Austin Roorda, a professor of optometry and vision science at UC Berkeley, demonstrates what it looks like to be part of the Oz experiment. Image credit: Austin Roorda, University of California, Berkeley.

 

Why the cramped room and complicated setup, you ask? To see this new color, your retina must be targeted by a laser with precise accuracy. The researchers created a special laser instrument, named Oz, that delivers light to only specific individual cells in your retina.

Here’s the closest approximation of the new color that we can see without the Oz system. It’s blue-green with unprecedented saturation.

 

A square of solid color in the blue-green range.

The closest approximation of the new color. Image credit: BBC.

 

The Oz System

Your eyes see color using cone cells—L (long), M (medium), and S (short)—each sensitive to different wavelengths of light. Normally, these cones work together, blending inputs to create every color you’ve ever seen.

First, the researchers mapped a part of the retina to identify each cone cell as an S, M, or L cone.  Oz delivers light cell-by-cell to individual photoreceptor cells on the retina. They used precisely targeted laser pulses to stimulate just the M cones, while avoiding L and S cones.

 

There are six columns separated into sets of two.
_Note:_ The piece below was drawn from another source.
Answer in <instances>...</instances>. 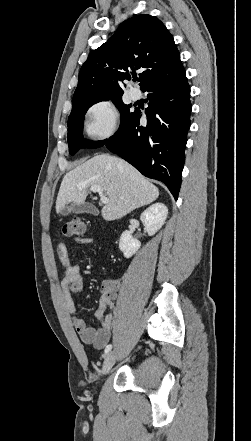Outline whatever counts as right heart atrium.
<instances>
[{"label":"right heart atrium","mask_w":251,"mask_h":441,"mask_svg":"<svg viewBox=\"0 0 251 441\" xmlns=\"http://www.w3.org/2000/svg\"><path fill=\"white\" fill-rule=\"evenodd\" d=\"M119 114L111 100H101L89 107L85 116V130L93 140H104L118 128Z\"/></svg>","instance_id":"obj_1"}]
</instances>
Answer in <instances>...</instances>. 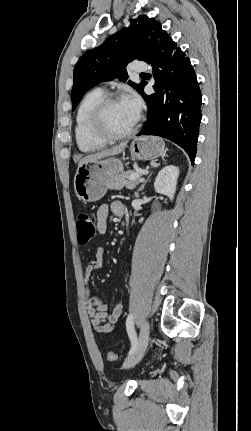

Each column comprises 5 images in squares. The first two columns show ten images the Oz system wants to convey. The next two columns show the corresponding cone activations needed to

The Oz software takes a color image (left column) and calculates which cone cells in the retina need to be activated for a person to see that image (center). It then calculates the pattern of laser microdoses that need to be delivered to the retina to activate those cones (right). Image credit: University of California, Berkeley.

 

This bypassed the usual overlapping input that your brain uses to construct color. By isolating the M cones, the brain receives an input combination that never naturally occurs, resulting in the perception of a color outside our typical visual spectrum.

“Olo” is named for its theoretical LMS color space coordinates for long-, medium-, shortwave cones: (0, 1, 0), representing the stimulation of only the green (M) cone in the human eye, with no stimulation of the red (L) or blue (S) cones.

 

A square that is bright blue-green. There are two lines of text. the top line is "olo" and the bottom line is "010".

 

Their research was published in Science Advances.

Proving “olo” is outside normal vision

To test if “olo” was truly beyond normal human color vision, researchers had participants compare it to a teal laser and adjust its saturation using white light. The researchers controlled the display on the RGB projector with  Psychtoolbox, a MATLAB community toolbox. When participants added white light to desaturate “olo”, it matched the laser—confirming “olo” exists outside the typical human visual range.

The study advances our understanding of color vision. The researchers hope to use this technique to further research color blindness.